Our arrival in Madrid coincided with that of some 200,000 pilgrims for World Youth Day 2011. Combined with the searing 38 degree heat, this made finding the way to our hotel a little more challenging than we had anticipated! Dave however, was unphased and within minutes of arriving at our hotel, he was back on the road to retrieve pre-booked tickets for a bullfight and navigate his way to La Plaza de Toros de Las Ventas in the east of Madrid. Defying all odds, he made it to the bullring with a few minutes to spare. His decision to book a sombra/sol ticket (half shade/half sun) proved to be a sensible one as the sun was still up when the event finished at 9pm. He was quickly befriended by a group of locals who happily shared their esky full of beers and dried sunflower seed snacks (pipas) with him. During the bullfight, they guided him through the order of proceedings, formalities and applauding etiquette. Curiously impressed by his solo attendance and enthusiasm, they presented him with a traditional straw sombrero as a souvenir. He later described the bullfight to me as an incredibly confronting experience which he will unlikely seek to experience again. It is however, steeped in tradition and maintains a strong local following in Madrid (thought it has been banned in some Spanish cities). As one of only a handful of foreigners in the crowd, it is without doubt an “off the tourist trail” experience he will not lightly forget.

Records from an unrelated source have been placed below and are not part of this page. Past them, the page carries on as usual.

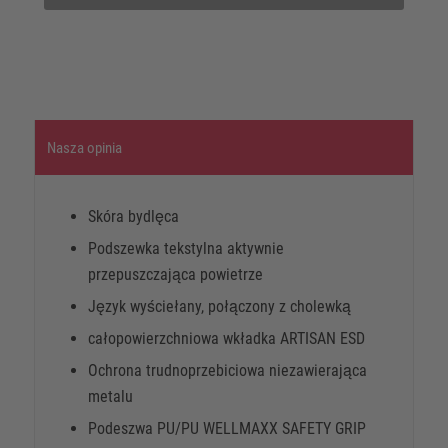
Nasza opinia
Skóra bydlęca
Podszewka tekstylna aktywnie
przepuszczająca powietrze
Język wyściełany, połączony z cholewką
całopowierzchniowa wkładka ARTISAN ESD
Ochrona trudnoprzebiciowa niezawierająca
metalu
Podeszwa PU/PU WELLMAXX SAFETY GRIP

Given my previous life as a vegetarian and generally weak stomach, I opted not to attend the bullfight. Instead, I spent a few hours enjoying our very well appointed hotel room, Room Mate Alicia, overlooking Plaza Santa Ana. I can highly recommend this new chain of Spanish boutique hotels (30-40 rooms) which specialises in minimalist, “no frills” luxury in superb locations. After the modest offerings of our Edinburgh B & B, I was very appreciative of a few creature comforts :)
I won’t go heavily into the details of our nocturnal adventures as I mostly covered these off in my previous entry. I must however mention the immense popularity of terrace dining during the Spanish summer. Whether it’s on a footpath, plaza or rooftop, outdoors is the place to be, and be seen. In our evening travels, we discovered that finding a highly coveted outdoor seat can be quite difficult as once secured, they are not surrendered lightly! I was also intrigued by the fierce competition between nightclubs for weeknight patronage – even on a Monday. In some of the busy nightclub districts, it is impossible to walk more than a few steps without numerous offers of free drinks/shots. I queried with Lupe whether this attention was reserved for tourists but she assured me that was not the case. Needless to say, we took advantage of the generosity of several establishments, but did not stay much beyond our free beverage! I expect many punters adopt the approach of moving between bars offering free/discounted beverages. One has to wonder how so many venues are able to survive.
With only one full day in Madrid, tens of thousands of pilgrims on the streets, searing temperatures and late night antics, we unfortunately didn’t make it to any of the galleries or museums this time around - I did do a very comprehensive tour of them when I visited with Anna and Camille five years ago. That said, we definitely left feeling as though we received a decent dose of the Madrid lifestyle.